Pinot's window function (`windowedCall`) has the following syntax definition:

{% code overflow="wrap" %}

```sql
windowedCall:
      windowFunction
      OVER 
      window

windowFunction:
      function_name '(' value [, value ]* ')'
   |
      function_name '(' '*' ')'

window:
      '('
      [ PARTITION BY expression [, expression ]* ]
      [ ORDER BY orderItem [, orderItem ]* ]
      [
          RANGE BETWEEN frame_start AND frame_end
        |   
          ROWS BETWEEN frame_start AND frame_end
        |
          RANGE frame_start
        |
          ROWS frame_start    
      ]
      ')'
      
frame_start:
      UNBOUNDED PRECEDING
    |
      offset PRECEDING
    |
      CURRENT ROW
    |  
      offset FOLLOWING
     
frame_end:
      offset PRECEDING
    |
      CURRENT ROW
    |
      offset FOLLOWING
    |
      UNBOUNDED FOLLOWING       
```

{% endcode %}

* `windowedCall` refers to the actual windowed operation.
* `windowFunction` refers to the window function used, see supported [window functions](https://docs.pinot.apache.org/release-1.4.0/windows-functions).
* `window` is the window definition / windowing mechanism, see supported [window mechanism](#window-mechanism-over-clause).

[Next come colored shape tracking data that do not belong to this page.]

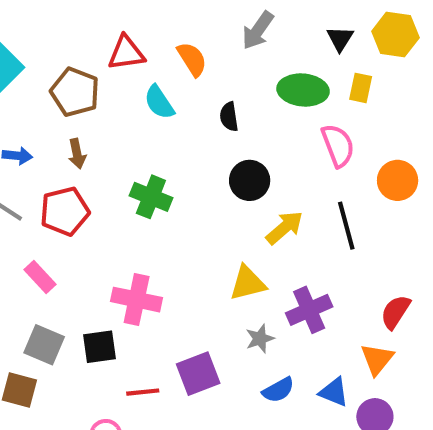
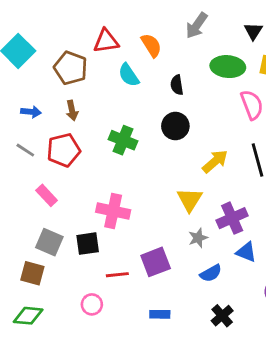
black circle: (250, 180) -> (175, 126), moved
yellow triangle: (248, 283) -> (190, 200), turned -44
blue triangle: (334, 392) -> (246, 252), moved

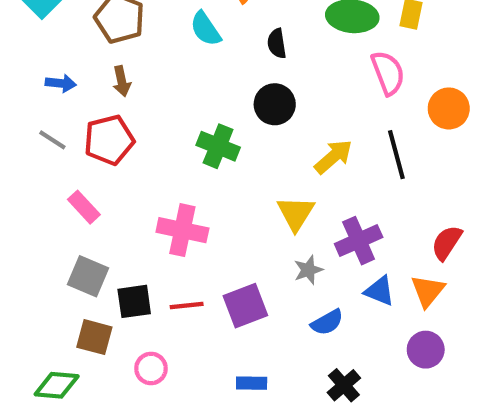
green cross: (123, 140) -> (218, 146), moved
black square: (88, 244) -> (134, 301), moved
brown square: (32, 273) -> (94, 337), moved
red line: (117, 275) -> (187, 306), moved

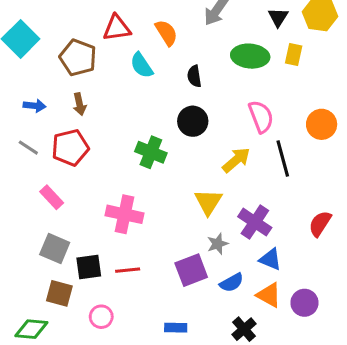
pink semicircle: (388, 73) -> (261, 117), moved
purple cross: (359, 241) -> (255, 222), turned -32
orange triangle: (428, 291) -> (269, 295), moved, turned -40
purple square: (245, 306) -> (191, 270), moved

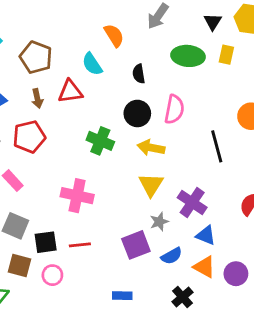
red triangle: (117, 28) -> (70, 92), moved
pink semicircle: (261, 117) -> (174, 109), moved, turned 32
yellow arrow: (236, 160) -> (151, 148), moved, turned -128
pink circle: (101, 317) -> (52, 275), moved

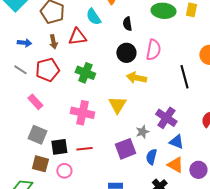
green cross: (100, 141) -> (85, 73), moved
yellow triangle: (151, 185) -> (117, 105), moved
blue semicircle: (172, 256) -> (151, 157), turned 133

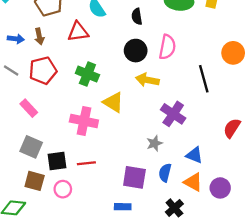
brown arrow: (53, 42) -> (39, 36), moved
yellow triangle: (117, 105) -> (113, 102), moved, turned -30
purple cross: (166, 118) -> (173, 114), moved
purple square: (125, 149) -> (134, 177), moved, turned 30

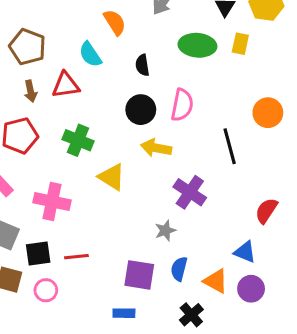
brown arrow: (39, 36) -> (31, 91), moved
pink cross: (84, 121) -> (52, 201), moved
blue triangle: (194, 155) -> (245, 252), moved

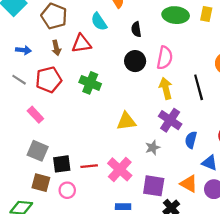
yellow arrow: (156, 148) -> (166, 88), moved, turned 65
yellow triangle: (112, 177) -> (126, 121), moved, turned -40
pink cross: (52, 201) -> (120, 169), moved, turned 30
blue semicircle: (179, 269) -> (191, 140), moved
purple square: (139, 275) -> (154, 186), moved

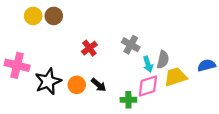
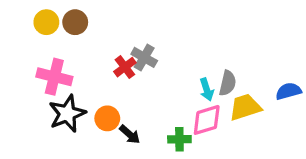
gray cross: (131, 45) -> (144, 57), moved
pink cross: (17, 65) -> (54, 77), moved
black arrow: (99, 85) -> (130, 134), moved

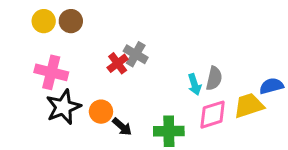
yellow trapezoid: (245, 107) -> (249, 106), moved
pink diamond: (207, 120) -> (213, 115), moved
green cross: (179, 139) -> (169, 131), size x1.4

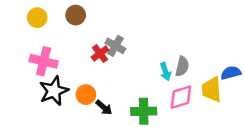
brown circle: (71, 21) -> (76, 15), moved
yellow trapezoid: (249, 106) -> (212, 89), turned -76

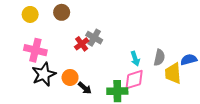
gray semicircle: (182, 66) -> (159, 58), moved
pink diamond: (181, 97) -> (134, 80), moved

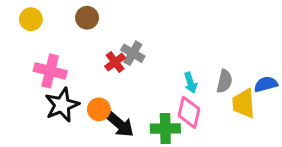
yellow circle: (30, 14) -> (31, 19), moved
pink diamond: (134, 80) -> (189, 112), turned -60
black arrow: (85, 88) -> (120, 124), size x1.5

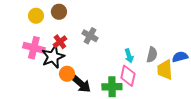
yellow circle: (31, 19) -> (36, 16), moved
red cross: (115, 62) -> (60, 42), moved
black star: (62, 105) -> (53, 57), moved

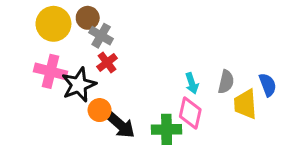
yellow circle: (36, 16) -> (53, 24), size x1.5
gray cross: (90, 36) -> (101, 36), moved
red cross: (60, 42) -> (107, 62), moved
blue semicircle: (180, 57) -> (268, 85), turned 84

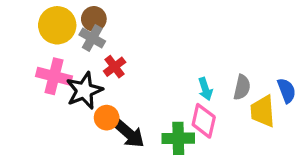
gray cross: (101, 36) -> (92, 38), moved

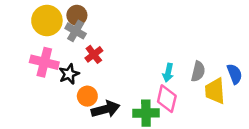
cyan arrow: (205, 89) -> (168, 73), turned 30
black star: (84, 91) -> (69, 74), size x0.7
black arrow: (129, 134) -> (106, 109), turned -56

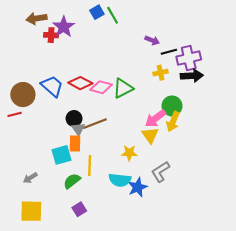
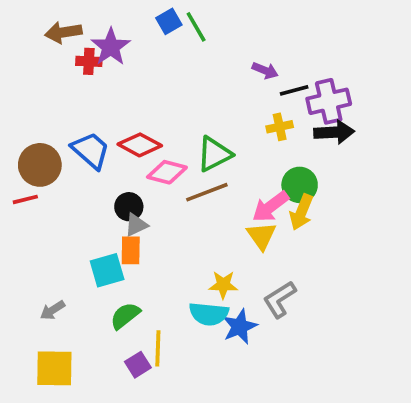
pink diamond: (101, 87) -> (167, 172), moved
brown line: (95, 124) -> (207, 192), moved
gray triangle: (78, 129) -> (136, 225), turned 40
yellow star: (129, 153) -> (223, 285), moved
yellow line: (90, 165) -> (158, 348), moved

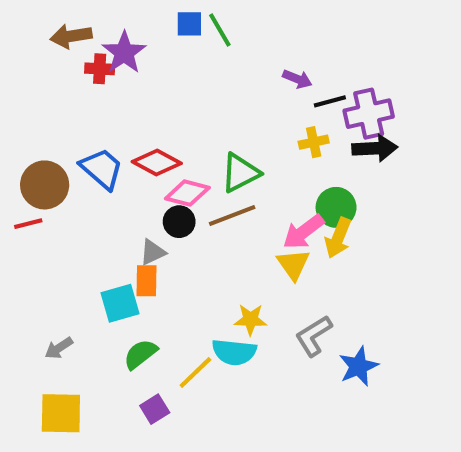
blue square: (169, 21) -> (189, 24), turned 30
black circle: (129, 207) -> (179, 222), moved
blue star: (240, 327) -> (358, 366), moved
yellow line: (158, 348) -> (195, 372), moved, turned 44

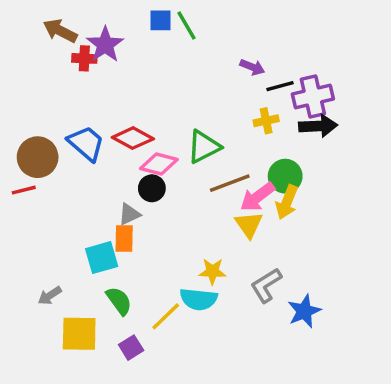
brown arrow: (71, 36) -> (60, 31), turned 36
brown line: (232, 216) -> (230, 183), moved
green semicircle: (140, 354) -> (119, 301), turned 92
yellow square: (61, 413) -> (79, 334), moved

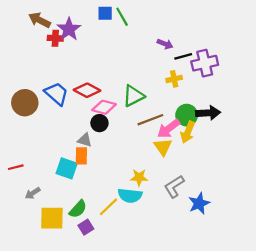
black arrow: (318, 126) -> (208, 113), moved
red line: (24, 190) -> (16, 167), moved
gray triangle: (129, 214) -> (85, 140), turned 42
cyan square: (102, 258) -> (67, 168), turned 35
green semicircle: (119, 301) -> (78, 209), moved, turned 78

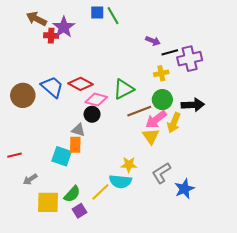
green circle: (187, 115) -> (162, 100), moved

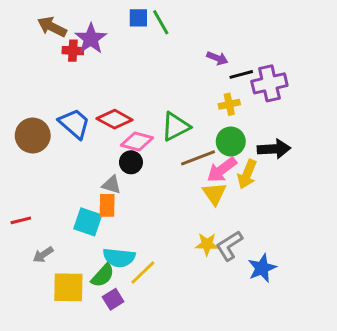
yellow star: (129, 165) -> (207, 244), moved
cyan semicircle: (120, 181) -> (119, 258), moved

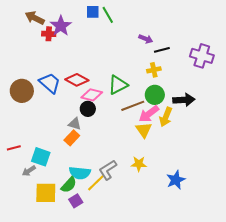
purple cross: (269, 83) -> (202, 56), moved, turned 30
orange rectangle: (107, 205) -> (72, 138), turned 42
cyan square: (88, 222) -> (41, 157), moved
gray L-shape: (229, 246) -> (108, 170), moved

You can jump to the [examples](#examples-of-windows-functions) section to see more concrete use cases of window functions in Pinot.

### Example window function query layout

The following query shows the complete components of the window function. Note that the `PARTITION BY` ,`ORDER BY`, and the `FRAME` clauses are all optional.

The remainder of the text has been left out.